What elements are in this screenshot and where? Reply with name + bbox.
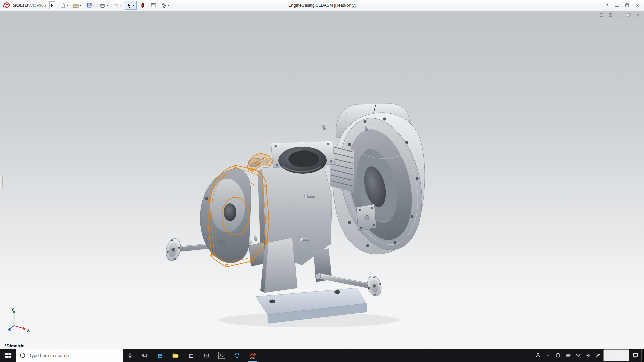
battery-button[interactable]: [563, 349, 573, 362]
select-cursor-icon: [126, 3, 132, 8]
task-view-button[interactable]: [137, 349, 152, 362]
dropdown-caret-icon: [66, 5, 68, 6]
open-document-button[interactable]: [71, 1, 84, 10]
options-button[interactable]: [159, 1, 171, 10]
doc-restore-icon: [608, 13, 613, 17]
security-shield-button[interactable]: [553, 349, 563, 362]
solidworks-logo: SOLIDWORKS: [3, 2, 47, 9]
save-icon: [87, 3, 92, 8]
print-button[interactable]: [98, 1, 110, 10]
appearance-button[interactable]: [138, 1, 147, 10]
microphone-button[interactable]: [123, 349, 137, 362]
graphics-area[interactable]: Y X *Dimetric: [0, 11, 644, 349]
toolbar-flyout-button[interactable]: [49, 1, 55, 9]
windows-taskbar: e: [0, 349, 644, 362]
close-icon: [635, 4, 639, 7]
quick-access-toolbar: [58, 1, 171, 10]
battery-icon: [565, 353, 571, 358]
undo-button[interactable]: [111, 1, 123, 10]
window-controls: ?: [602, 1, 642, 10]
splitter-grip-dot: [1, 181, 2, 182]
view-orientation-label: *Dimetric: [5, 343, 24, 348]
wifi-button[interactable]: [573, 349, 583, 362]
doc-restore-layout-button[interactable]: [607, 12, 613, 18]
hexagon-app-icon: [233, 352, 241, 359]
flyout-arrow-icon: [51, 4, 53, 7]
volume-icon: [586, 353, 591, 358]
clock-date: 7/13/2018: [607, 355, 625, 361]
show-desktop-button[interactable]: [641, 349, 644, 362]
tray-overflow-button[interactable]: [543, 349, 553, 362]
maximize-icon: [625, 3, 629, 7]
undo-icon: [113, 3, 119, 8]
people-icon: [535, 353, 541, 358]
dropdown-caret-icon: [133, 5, 135, 6]
taskbar-clock[interactable]: 10:28 AM 7/13/2018: [603, 349, 629, 361]
solidworks-window: SOLIDWORKS: [0, 0, 644, 362]
microphone-icon: [127, 353, 133, 358]
command-prompt-icon: [218, 352, 225, 359]
wifi-icon: [575, 353, 581, 358]
mail-button[interactable]: [199, 349, 214, 362]
restore-icon: [627, 13, 631, 17]
doc-window-icon: [599, 13, 604, 17]
doc-window-button[interactable]: [598, 12, 604, 18]
close-button[interactable]: [632, 1, 642, 10]
minimize-button[interactable]: [612, 1, 622, 10]
new-document-button[interactable]: [58, 1, 70, 10]
edge-icon: e: [158, 351, 162, 360]
minimize-icon: [615, 4, 619, 7]
file-explorer-icon: [172, 352, 179, 358]
solidworks-app-icon: SW 2017: [249, 352, 256, 359]
hexagon-app-button[interactable]: [229, 349, 245, 362]
taskbar-search[interactable]: [16, 349, 123, 362]
help-button[interactable]: ?: [602, 1, 612, 10]
print-icon: [100, 3, 105, 8]
cortana-ring-icon: [20, 352, 26, 358]
document-title: EngineCasing.SLDASM [Read-only]: [288, 3, 356, 8]
mail-icon: [204, 353, 209, 358]
triad-x-label: X: [27, 328, 30, 333]
clock-time: 10:28 AM: [608, 350, 625, 355]
system-tray: 10:28 AM 7/13/2018: [533, 349, 644, 362]
orientation-triad-icon: Y X: [5, 306, 33, 335]
dropdown-caret-icon: [120, 5, 122, 6]
store-button[interactable]: [183, 349, 199, 362]
chevron-up-icon: [546, 353, 550, 358]
open-folder-icon: [73, 3, 79, 8]
pen-button[interactable]: [593, 349, 603, 362]
datasheet-icon: [151, 3, 156, 8]
save-button[interactable]: [85, 1, 97, 10]
gear-icon: [161, 3, 167, 8]
appearance-bead-icon: [140, 3, 145, 8]
action-center-button[interactable]: [629, 349, 641, 362]
minimize-icon: [618, 13, 622, 17]
dropdown-caret-icon: [80, 5, 82, 6]
action-center-icon: [633, 353, 638, 358]
engine-casing-model[interactable]: [0, 11, 644, 349]
doc-restore-button[interactable]: [626, 12, 632, 18]
new-document-icon: [60, 3, 65, 8]
doc-minimize-button[interactable]: [616, 12, 623, 18]
maximize-button[interactable]: [622, 1, 632, 10]
app-titlebar: SOLIDWORKS: [0, 0, 644, 11]
file-explorer-button[interactable]: [168, 349, 183, 362]
shield-icon: [555, 353, 561, 358]
command-prompt-button[interactable]: [214, 349, 229, 362]
doc-close-button[interactable]: [635, 12, 641, 18]
volume-button[interactable]: [583, 349, 593, 362]
start-icon: [5, 353, 11, 358]
start-button[interactable]: [0, 349, 16, 362]
triad-y-label: Y: [11, 307, 14, 312]
task-view-icon: [142, 353, 148, 358]
edge-button[interactable]: e: [152, 349, 168, 362]
store-bag-icon: [188, 353, 194, 358]
solidworks-app-button[interactable]: SW 2017: [245, 349, 260, 362]
search-input[interactable]: [29, 353, 120, 358]
people-button[interactable]: [533, 349, 543, 362]
pen-icon: [596, 353, 601, 358]
document-window-controls: [598, 12, 641, 18]
panel-splitter-handle[interactable]: [0, 176, 3, 188]
select-tool-button[interactable]: [125, 1, 137, 10]
properties-sheet-button[interactable]: [149, 1, 158, 10]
——
• TASK BRIEF: Within the material above, find the lines that hold "start" and report only how many there are.

• YOUR SOLUTION: 2